* **TASK STATEMENT**: Copy, exactly and without additions, every line in the records below from the one holding "May 1, 2021" through the one holding "Sarah Laurence", both ends included.

****

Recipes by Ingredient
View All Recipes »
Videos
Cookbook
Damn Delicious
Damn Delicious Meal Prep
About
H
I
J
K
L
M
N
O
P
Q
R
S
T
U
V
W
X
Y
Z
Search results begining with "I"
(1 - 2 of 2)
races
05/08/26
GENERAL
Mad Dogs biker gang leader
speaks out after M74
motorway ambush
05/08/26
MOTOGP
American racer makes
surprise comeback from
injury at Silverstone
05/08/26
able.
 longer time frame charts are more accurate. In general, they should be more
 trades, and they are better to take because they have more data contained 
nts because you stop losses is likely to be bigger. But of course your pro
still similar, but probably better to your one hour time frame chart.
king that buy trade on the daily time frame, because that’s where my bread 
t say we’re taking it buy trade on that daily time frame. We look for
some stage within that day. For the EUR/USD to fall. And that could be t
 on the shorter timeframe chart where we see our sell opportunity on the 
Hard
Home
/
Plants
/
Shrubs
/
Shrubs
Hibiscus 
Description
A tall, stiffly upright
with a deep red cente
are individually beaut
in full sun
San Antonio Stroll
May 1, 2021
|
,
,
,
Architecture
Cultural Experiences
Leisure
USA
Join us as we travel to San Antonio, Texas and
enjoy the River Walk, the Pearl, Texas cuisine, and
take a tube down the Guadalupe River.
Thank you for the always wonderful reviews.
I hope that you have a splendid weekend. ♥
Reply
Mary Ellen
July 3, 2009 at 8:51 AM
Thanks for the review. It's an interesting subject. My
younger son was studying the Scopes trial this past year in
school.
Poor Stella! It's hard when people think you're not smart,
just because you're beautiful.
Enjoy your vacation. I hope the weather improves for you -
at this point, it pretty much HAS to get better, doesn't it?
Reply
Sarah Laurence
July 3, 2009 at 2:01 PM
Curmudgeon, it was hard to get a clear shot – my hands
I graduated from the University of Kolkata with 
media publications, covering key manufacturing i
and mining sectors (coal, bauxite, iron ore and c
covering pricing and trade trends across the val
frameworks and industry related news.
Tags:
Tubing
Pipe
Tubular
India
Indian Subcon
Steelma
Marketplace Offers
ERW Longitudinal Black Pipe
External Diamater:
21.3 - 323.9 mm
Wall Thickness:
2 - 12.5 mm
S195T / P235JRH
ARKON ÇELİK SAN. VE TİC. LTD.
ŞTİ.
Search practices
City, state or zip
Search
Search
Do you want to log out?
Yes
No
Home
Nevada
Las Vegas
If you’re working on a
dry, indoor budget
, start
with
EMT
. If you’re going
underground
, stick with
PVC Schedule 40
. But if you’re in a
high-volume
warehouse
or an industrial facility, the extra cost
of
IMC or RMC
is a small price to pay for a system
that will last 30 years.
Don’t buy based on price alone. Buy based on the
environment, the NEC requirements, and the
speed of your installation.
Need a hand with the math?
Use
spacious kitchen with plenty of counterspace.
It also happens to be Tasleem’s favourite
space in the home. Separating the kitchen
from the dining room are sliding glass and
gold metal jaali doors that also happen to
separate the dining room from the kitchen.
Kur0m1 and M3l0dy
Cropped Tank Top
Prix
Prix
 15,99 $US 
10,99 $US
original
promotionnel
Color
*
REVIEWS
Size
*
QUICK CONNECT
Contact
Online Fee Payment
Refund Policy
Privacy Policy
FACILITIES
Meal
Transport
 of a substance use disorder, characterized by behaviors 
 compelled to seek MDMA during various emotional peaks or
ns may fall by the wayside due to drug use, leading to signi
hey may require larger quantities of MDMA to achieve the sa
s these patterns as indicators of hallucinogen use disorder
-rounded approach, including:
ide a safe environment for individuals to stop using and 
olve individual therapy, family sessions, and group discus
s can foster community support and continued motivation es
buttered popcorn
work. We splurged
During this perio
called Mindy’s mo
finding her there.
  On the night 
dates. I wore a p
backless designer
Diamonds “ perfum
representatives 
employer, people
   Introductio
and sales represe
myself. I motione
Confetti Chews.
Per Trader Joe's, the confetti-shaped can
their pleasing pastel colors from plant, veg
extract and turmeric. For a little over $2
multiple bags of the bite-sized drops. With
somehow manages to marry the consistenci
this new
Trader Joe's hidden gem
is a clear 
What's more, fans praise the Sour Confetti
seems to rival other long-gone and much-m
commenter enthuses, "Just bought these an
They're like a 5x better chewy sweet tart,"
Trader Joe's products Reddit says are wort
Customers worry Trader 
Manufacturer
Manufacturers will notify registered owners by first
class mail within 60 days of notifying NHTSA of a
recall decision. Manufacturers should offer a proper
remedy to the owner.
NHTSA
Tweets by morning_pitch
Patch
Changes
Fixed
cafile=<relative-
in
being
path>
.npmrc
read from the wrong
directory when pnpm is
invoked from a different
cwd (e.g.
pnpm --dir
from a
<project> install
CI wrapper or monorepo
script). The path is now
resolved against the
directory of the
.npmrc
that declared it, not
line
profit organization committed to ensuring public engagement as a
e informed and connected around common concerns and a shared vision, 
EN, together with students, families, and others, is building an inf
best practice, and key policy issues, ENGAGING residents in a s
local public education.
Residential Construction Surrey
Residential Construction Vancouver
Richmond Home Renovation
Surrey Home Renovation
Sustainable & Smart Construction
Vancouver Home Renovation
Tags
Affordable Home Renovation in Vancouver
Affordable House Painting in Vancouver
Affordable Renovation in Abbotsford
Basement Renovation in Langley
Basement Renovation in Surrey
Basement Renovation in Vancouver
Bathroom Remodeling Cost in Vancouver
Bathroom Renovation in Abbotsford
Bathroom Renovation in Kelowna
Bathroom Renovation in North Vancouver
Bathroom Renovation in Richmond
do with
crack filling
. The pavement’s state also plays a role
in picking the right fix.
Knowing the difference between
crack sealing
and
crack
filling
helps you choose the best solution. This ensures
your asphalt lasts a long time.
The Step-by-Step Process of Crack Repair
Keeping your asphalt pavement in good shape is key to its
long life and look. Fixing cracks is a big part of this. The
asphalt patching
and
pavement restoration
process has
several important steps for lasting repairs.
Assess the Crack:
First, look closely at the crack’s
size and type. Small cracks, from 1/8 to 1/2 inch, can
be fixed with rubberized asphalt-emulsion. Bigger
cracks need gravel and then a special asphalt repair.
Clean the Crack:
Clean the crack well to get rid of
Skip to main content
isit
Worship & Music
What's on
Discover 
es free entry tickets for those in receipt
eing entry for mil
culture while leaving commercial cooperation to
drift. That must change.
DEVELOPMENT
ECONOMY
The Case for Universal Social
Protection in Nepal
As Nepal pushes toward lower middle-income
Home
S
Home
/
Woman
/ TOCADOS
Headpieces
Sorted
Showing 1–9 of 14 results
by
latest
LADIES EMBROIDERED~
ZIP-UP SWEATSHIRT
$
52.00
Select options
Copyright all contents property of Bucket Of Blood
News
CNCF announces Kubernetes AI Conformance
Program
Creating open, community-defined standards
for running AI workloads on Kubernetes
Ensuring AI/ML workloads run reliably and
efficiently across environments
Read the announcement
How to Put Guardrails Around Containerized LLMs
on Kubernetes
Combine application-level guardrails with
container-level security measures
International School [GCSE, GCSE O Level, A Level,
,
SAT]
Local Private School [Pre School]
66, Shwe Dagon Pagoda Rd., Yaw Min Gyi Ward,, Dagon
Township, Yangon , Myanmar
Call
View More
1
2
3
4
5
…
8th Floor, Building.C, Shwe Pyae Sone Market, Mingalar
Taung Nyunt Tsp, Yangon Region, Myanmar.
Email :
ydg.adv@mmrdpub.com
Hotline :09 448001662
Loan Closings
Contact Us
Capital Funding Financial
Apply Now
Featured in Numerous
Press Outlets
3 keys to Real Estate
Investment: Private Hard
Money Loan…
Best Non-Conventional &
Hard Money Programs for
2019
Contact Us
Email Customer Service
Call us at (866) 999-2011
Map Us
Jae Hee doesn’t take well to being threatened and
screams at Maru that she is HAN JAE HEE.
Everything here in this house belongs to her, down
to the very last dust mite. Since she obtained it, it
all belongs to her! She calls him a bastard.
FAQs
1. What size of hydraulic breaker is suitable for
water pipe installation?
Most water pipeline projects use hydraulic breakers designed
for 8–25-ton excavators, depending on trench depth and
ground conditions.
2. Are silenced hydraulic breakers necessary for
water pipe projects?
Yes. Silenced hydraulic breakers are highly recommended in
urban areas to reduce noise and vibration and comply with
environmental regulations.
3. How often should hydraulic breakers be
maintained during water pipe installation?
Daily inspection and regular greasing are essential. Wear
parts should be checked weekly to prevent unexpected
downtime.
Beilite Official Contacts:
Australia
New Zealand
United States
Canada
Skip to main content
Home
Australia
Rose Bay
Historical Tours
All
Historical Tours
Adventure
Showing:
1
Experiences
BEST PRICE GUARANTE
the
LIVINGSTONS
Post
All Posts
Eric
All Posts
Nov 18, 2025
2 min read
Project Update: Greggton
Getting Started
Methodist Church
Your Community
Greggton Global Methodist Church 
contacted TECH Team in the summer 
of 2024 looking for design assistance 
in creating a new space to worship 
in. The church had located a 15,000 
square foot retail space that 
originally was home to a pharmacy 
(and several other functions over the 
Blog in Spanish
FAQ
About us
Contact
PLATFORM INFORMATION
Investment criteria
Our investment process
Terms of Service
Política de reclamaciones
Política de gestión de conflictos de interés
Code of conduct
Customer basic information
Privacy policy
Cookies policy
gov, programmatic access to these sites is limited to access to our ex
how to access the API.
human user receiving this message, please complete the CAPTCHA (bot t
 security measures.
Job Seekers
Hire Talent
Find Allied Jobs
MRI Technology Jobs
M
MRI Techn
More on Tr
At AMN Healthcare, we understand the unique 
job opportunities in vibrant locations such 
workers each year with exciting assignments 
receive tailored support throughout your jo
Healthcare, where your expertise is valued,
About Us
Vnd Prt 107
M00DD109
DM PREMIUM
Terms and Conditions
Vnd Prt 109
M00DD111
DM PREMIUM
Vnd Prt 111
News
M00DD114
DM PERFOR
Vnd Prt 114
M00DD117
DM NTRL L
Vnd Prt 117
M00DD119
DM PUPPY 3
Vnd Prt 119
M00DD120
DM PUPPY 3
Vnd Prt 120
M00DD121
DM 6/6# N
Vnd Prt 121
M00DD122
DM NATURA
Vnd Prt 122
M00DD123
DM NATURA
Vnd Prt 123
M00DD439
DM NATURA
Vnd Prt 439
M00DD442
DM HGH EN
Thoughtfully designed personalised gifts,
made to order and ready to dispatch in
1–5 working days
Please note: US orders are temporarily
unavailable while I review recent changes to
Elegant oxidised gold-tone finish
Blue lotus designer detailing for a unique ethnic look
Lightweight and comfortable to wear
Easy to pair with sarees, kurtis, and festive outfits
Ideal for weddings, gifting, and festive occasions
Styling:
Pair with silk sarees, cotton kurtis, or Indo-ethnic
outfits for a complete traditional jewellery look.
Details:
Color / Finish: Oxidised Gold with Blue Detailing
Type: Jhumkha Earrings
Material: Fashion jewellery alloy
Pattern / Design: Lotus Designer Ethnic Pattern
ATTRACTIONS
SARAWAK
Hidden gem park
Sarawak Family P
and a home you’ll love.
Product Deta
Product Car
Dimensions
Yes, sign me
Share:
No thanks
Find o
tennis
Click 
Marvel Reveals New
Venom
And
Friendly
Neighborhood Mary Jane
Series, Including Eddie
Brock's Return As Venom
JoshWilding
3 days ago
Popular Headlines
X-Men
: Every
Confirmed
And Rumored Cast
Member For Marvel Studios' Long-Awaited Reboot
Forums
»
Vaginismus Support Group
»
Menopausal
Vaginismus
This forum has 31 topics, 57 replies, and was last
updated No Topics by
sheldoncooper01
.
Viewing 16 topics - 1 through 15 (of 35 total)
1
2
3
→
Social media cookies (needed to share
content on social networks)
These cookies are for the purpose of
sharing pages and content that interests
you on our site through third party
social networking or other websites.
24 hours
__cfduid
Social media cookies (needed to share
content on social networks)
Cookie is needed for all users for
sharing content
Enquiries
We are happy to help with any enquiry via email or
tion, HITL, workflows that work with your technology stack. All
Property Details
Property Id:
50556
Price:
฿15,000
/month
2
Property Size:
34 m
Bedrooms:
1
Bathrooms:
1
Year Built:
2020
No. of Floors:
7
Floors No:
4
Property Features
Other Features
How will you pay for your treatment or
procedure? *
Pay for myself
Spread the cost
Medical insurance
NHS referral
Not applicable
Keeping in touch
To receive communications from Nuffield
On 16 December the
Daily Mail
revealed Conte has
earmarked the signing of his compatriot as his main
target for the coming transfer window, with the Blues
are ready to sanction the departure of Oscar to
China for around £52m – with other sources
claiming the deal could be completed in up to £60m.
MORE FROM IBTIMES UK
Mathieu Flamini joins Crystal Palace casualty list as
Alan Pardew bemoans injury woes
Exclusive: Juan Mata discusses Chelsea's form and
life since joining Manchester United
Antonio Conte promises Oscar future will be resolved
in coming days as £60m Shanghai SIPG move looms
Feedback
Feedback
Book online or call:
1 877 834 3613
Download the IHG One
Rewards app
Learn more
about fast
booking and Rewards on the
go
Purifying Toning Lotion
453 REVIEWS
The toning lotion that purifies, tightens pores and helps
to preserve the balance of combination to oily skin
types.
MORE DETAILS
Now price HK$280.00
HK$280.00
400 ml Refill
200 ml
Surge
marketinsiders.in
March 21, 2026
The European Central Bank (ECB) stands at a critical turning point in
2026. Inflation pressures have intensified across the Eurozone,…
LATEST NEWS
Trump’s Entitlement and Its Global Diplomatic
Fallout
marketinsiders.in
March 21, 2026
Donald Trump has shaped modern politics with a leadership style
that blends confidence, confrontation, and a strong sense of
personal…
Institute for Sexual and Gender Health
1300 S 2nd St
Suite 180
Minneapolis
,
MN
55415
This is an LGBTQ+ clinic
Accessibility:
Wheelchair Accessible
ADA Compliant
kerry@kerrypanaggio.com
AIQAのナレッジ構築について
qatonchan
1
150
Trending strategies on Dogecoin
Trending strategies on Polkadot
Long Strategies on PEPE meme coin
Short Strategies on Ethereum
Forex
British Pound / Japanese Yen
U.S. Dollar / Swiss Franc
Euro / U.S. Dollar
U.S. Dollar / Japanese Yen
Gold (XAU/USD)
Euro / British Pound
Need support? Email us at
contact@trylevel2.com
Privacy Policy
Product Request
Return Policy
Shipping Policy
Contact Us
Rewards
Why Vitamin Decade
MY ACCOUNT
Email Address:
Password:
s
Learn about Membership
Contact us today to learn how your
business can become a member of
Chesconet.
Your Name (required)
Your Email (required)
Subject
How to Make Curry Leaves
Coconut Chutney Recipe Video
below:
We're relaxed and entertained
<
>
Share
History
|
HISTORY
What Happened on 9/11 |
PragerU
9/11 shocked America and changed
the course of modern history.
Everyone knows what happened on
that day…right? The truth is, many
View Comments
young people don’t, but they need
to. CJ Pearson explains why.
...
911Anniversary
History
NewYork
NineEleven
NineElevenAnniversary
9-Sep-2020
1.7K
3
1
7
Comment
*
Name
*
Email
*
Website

****

* **EXERCISE RESPONSE**:
May 1, 2021
|
,
,
,
Architecture
Cultural Experiences
Leisure
USA
Join us as we travel to San Antonio, Texas and
enjoy the River Walk, the Pearl, Texas cuisine, and
take a tube down the Guadalupe River.
Thank you for the always wonderful reviews.
I hope that you have a splendid weekend. ♥
Reply
Mary Ellen
July 3, 2009 at 8:51 AM
Thanks for the review. It's an interesting subject. My
younger son was studying the Scopes trial this past year in
school.
Poor Stella! It's hard when people think you're not smart,
just because you're beautiful.
Enjoy your vacation. I hope the weather improves for you -
at this point, it pretty much HAS to get better, doesn't it?
Reply
Sarah Laurence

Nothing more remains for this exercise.